=== PROBLEM ===
Please tally how many lines in the entries below include the word "ВДНХ", giving only the number.
"""
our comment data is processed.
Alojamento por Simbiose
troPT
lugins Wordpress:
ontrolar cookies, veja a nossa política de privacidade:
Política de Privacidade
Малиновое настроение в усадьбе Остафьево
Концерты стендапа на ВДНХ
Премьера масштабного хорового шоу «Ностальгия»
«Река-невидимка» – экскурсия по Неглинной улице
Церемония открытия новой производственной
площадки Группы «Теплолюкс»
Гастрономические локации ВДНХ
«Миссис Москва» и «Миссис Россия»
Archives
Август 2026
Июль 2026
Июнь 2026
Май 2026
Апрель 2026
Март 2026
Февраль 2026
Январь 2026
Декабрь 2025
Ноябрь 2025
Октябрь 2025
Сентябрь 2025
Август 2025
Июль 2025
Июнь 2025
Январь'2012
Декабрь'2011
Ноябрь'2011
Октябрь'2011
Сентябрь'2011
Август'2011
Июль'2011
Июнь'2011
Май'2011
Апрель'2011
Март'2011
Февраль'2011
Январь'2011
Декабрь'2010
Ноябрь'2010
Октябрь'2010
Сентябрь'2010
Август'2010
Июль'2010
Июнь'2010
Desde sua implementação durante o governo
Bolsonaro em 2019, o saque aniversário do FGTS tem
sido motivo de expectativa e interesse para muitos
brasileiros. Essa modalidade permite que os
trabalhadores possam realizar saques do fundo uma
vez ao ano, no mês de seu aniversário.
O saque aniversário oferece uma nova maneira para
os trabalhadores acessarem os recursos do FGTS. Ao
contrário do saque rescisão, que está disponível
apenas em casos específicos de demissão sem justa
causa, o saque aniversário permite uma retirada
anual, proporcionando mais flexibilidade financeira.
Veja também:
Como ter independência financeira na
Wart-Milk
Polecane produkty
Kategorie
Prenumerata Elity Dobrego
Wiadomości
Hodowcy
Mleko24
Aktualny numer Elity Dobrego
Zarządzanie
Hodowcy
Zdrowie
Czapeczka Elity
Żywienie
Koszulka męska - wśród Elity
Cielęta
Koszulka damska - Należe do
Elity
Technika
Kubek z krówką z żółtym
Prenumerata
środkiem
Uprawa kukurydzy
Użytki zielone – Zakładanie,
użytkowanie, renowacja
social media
"""
"""
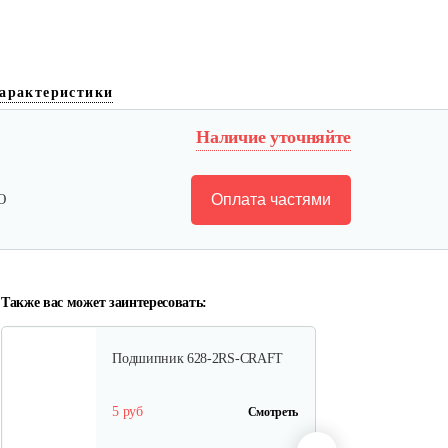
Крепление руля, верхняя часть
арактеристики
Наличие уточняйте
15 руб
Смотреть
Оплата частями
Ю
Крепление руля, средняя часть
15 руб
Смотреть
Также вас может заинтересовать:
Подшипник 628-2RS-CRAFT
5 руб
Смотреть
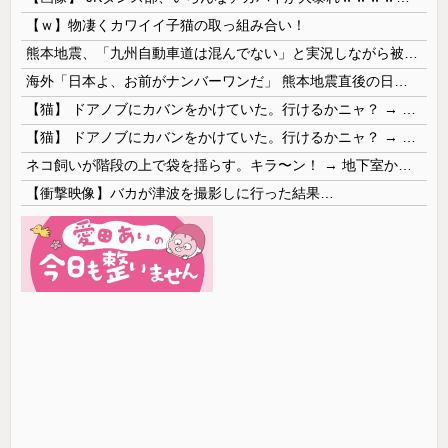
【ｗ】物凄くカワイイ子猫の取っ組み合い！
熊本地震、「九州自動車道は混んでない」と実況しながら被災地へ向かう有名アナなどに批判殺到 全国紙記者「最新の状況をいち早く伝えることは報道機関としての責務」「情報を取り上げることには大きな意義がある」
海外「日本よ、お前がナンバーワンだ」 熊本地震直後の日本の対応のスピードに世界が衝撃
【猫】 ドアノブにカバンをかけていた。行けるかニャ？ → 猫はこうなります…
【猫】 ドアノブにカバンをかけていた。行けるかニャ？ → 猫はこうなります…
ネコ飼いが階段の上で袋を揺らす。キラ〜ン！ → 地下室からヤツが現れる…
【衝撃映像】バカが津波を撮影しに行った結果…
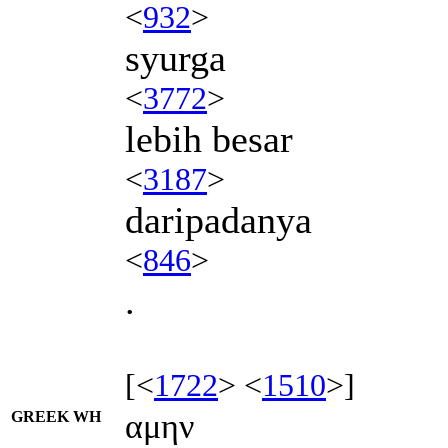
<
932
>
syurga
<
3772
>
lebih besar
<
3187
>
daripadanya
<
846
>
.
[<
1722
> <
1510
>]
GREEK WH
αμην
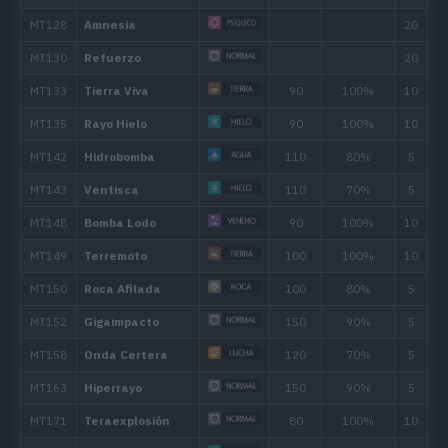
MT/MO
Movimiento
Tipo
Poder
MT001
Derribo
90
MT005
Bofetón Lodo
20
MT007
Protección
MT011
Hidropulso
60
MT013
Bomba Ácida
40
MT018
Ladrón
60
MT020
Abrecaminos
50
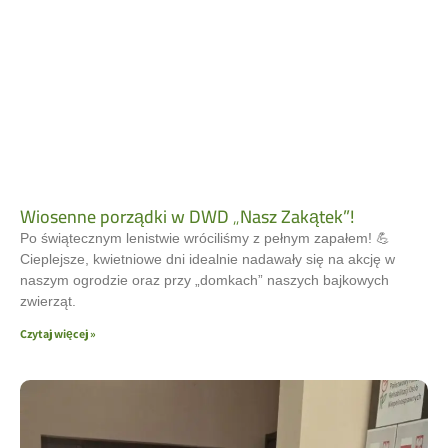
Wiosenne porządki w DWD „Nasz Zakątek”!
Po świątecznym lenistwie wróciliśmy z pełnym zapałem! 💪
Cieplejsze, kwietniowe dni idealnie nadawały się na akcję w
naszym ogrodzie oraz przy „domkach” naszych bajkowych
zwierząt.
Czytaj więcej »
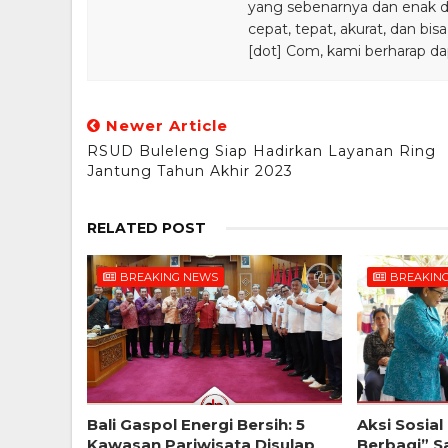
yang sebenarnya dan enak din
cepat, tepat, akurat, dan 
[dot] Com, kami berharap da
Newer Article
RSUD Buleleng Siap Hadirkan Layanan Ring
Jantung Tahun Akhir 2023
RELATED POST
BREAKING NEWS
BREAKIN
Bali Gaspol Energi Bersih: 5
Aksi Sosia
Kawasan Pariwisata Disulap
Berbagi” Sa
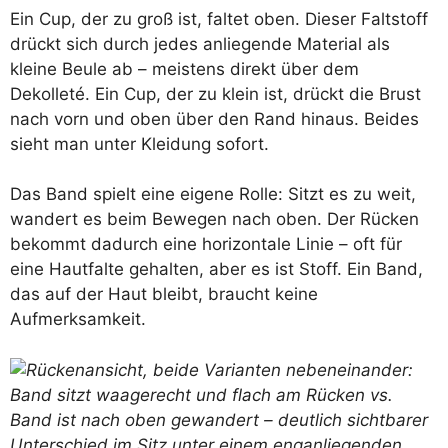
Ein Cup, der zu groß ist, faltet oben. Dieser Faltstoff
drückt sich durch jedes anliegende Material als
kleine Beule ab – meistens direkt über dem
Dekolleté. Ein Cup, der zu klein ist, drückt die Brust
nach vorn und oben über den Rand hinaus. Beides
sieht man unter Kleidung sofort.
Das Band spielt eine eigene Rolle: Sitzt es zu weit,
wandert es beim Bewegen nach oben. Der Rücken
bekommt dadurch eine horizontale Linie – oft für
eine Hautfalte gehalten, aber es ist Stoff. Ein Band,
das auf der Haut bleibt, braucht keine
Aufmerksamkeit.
"""
=== OUTPUT FOR THIS EXERCISE ===
2